THE INPUT |

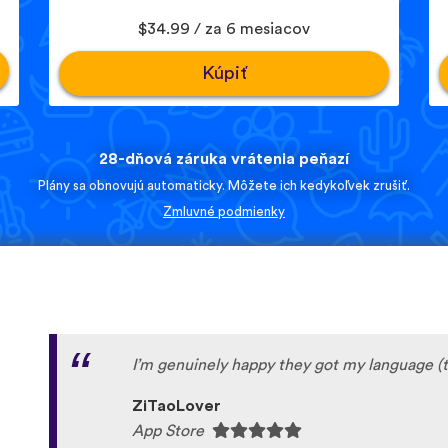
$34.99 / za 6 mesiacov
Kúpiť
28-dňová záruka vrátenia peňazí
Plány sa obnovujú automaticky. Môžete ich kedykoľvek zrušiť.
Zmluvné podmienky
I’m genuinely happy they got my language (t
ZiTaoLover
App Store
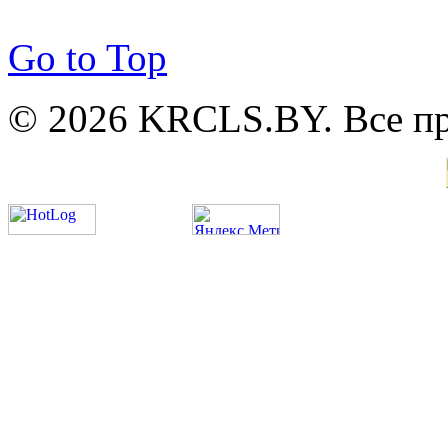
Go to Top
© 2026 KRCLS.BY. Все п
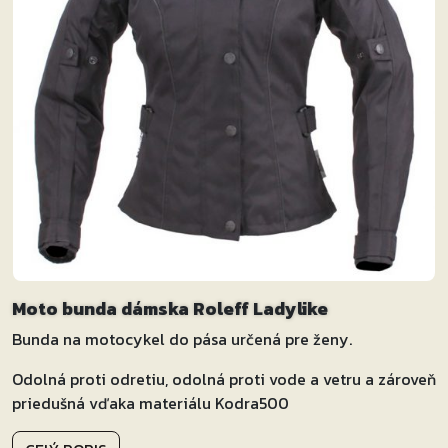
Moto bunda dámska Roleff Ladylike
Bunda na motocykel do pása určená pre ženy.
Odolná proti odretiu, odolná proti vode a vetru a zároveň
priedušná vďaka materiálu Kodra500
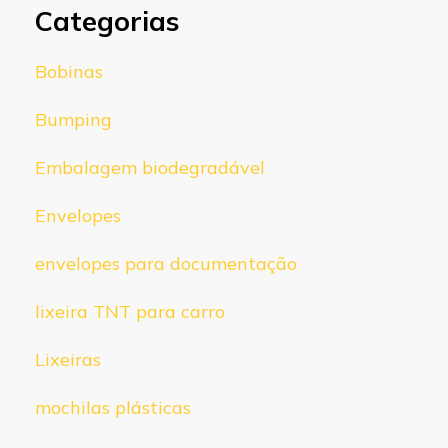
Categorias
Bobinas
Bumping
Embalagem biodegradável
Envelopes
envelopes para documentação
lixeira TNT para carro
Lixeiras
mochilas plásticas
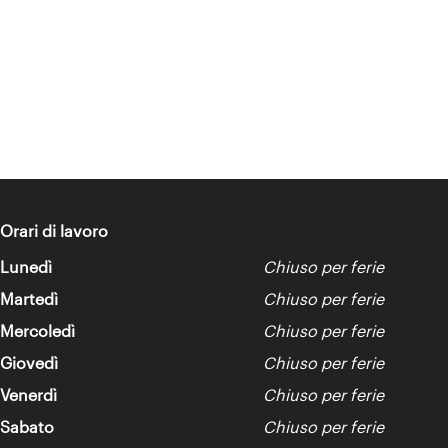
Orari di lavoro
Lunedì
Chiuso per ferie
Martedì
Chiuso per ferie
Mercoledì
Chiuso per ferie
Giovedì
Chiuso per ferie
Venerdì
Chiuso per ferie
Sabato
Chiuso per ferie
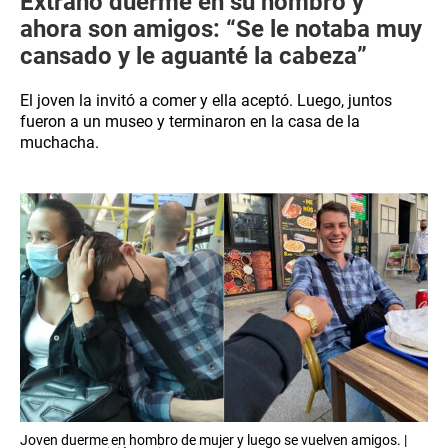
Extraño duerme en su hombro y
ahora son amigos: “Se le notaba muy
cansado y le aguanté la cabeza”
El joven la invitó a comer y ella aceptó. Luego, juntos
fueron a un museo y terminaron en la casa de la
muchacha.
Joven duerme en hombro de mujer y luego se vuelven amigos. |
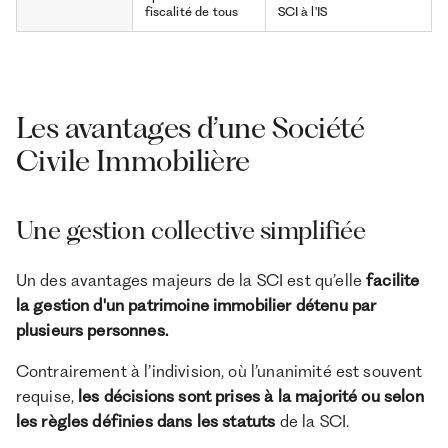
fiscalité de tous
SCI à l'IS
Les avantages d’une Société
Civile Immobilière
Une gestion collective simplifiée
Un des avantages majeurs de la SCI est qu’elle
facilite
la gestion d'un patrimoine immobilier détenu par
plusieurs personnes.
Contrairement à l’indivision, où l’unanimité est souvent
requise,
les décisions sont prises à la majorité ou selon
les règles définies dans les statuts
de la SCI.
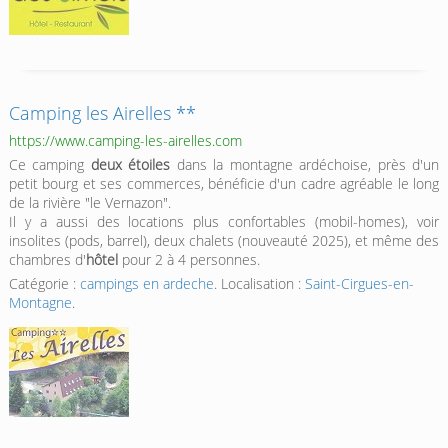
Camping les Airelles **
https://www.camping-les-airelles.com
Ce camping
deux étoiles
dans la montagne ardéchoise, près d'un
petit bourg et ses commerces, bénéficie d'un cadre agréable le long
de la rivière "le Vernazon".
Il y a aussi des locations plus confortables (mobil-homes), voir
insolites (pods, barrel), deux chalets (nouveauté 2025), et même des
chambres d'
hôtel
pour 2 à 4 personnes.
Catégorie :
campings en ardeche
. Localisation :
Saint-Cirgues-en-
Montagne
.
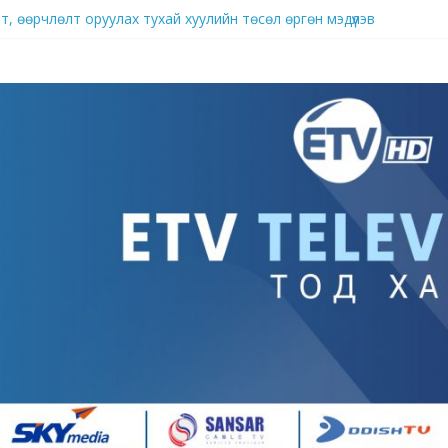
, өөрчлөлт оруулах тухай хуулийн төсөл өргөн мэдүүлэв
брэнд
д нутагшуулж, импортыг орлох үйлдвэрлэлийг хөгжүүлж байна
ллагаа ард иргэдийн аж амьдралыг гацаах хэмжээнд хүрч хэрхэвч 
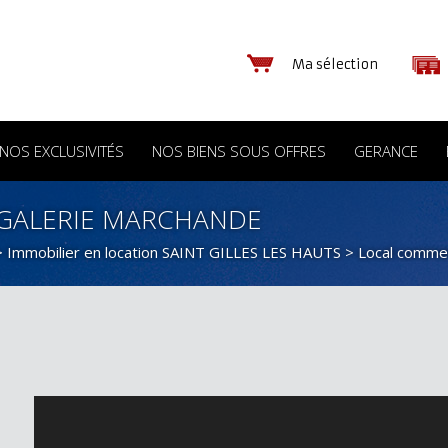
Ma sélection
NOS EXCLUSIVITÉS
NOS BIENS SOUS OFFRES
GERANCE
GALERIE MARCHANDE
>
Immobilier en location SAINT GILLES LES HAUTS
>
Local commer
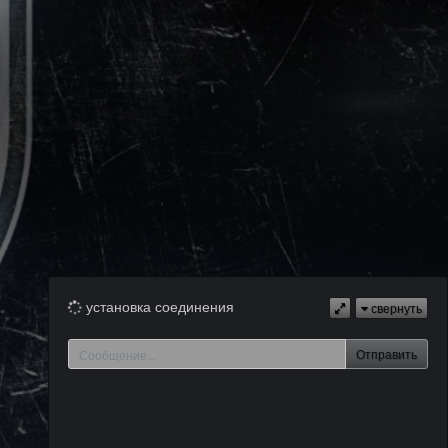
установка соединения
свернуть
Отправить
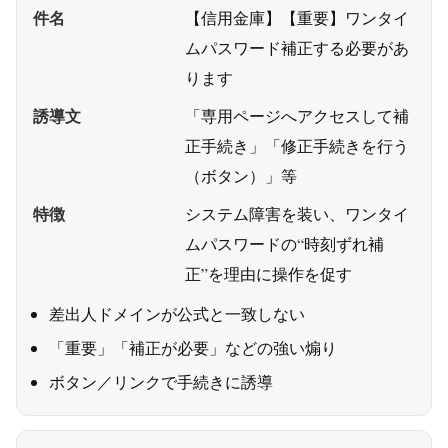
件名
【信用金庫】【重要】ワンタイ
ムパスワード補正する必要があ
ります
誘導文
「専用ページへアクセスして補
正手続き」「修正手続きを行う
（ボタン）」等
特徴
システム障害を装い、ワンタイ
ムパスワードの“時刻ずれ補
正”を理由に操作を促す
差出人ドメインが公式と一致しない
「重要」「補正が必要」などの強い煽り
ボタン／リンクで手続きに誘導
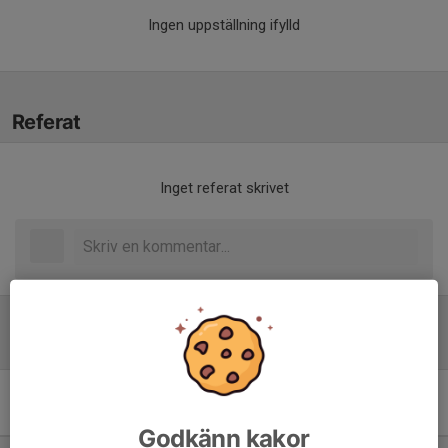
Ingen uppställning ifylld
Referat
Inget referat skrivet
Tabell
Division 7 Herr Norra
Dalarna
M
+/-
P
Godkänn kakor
--
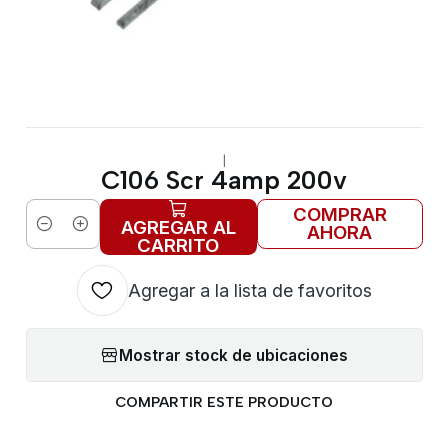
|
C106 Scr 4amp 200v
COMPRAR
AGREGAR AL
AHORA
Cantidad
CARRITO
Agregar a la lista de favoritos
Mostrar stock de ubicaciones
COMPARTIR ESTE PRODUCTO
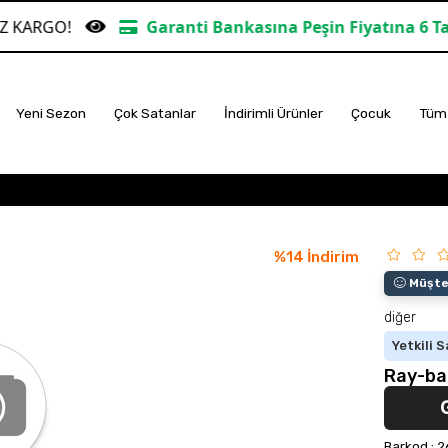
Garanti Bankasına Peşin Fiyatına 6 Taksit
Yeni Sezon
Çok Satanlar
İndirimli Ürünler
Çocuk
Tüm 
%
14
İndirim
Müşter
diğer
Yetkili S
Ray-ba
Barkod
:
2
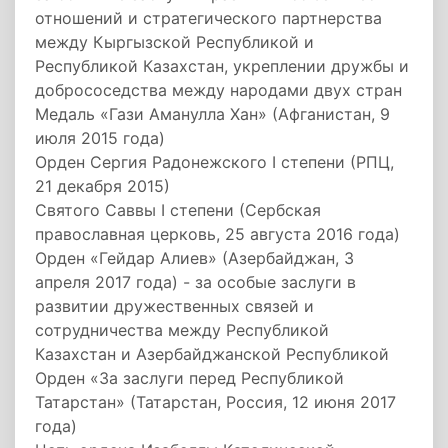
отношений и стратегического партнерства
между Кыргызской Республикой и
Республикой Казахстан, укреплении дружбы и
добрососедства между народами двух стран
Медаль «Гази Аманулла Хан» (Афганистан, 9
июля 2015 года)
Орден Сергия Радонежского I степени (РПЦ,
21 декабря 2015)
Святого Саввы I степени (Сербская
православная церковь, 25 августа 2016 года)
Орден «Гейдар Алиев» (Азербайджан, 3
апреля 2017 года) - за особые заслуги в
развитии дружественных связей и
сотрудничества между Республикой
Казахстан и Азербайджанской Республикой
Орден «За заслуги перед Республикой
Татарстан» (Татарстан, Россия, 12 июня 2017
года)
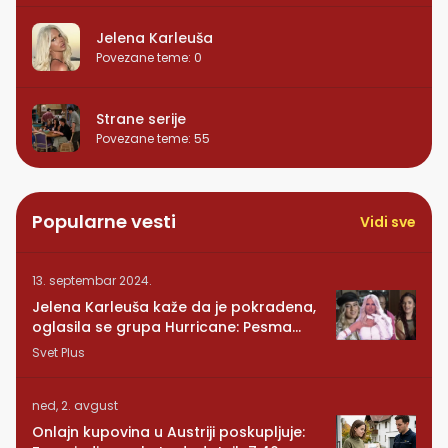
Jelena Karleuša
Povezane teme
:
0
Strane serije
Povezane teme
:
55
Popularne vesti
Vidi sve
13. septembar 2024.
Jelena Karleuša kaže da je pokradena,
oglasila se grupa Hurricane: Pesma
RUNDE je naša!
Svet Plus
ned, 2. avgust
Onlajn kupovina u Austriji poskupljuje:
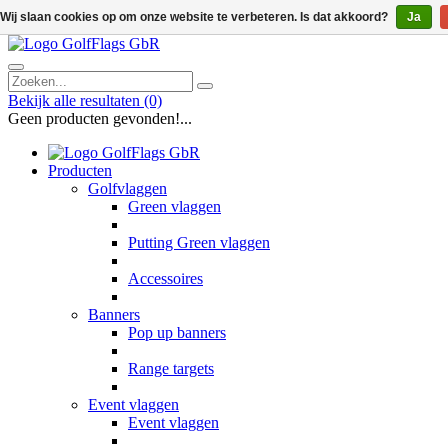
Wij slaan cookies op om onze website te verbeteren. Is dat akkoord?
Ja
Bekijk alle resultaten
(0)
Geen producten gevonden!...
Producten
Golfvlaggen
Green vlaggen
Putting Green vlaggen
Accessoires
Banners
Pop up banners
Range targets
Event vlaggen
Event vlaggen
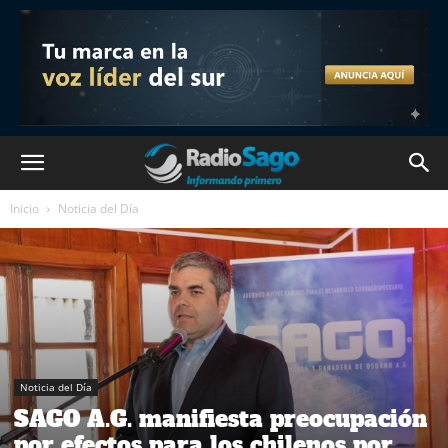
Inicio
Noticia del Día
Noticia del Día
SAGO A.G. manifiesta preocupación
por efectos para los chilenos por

TASK | Wherever the string "hombro" appears in the data above, copy the line it sits in.

TASK RESULT |
Extraño duerme en su hombro y
Joven duerme en hombro de mujer y luego se vuelven amigos. |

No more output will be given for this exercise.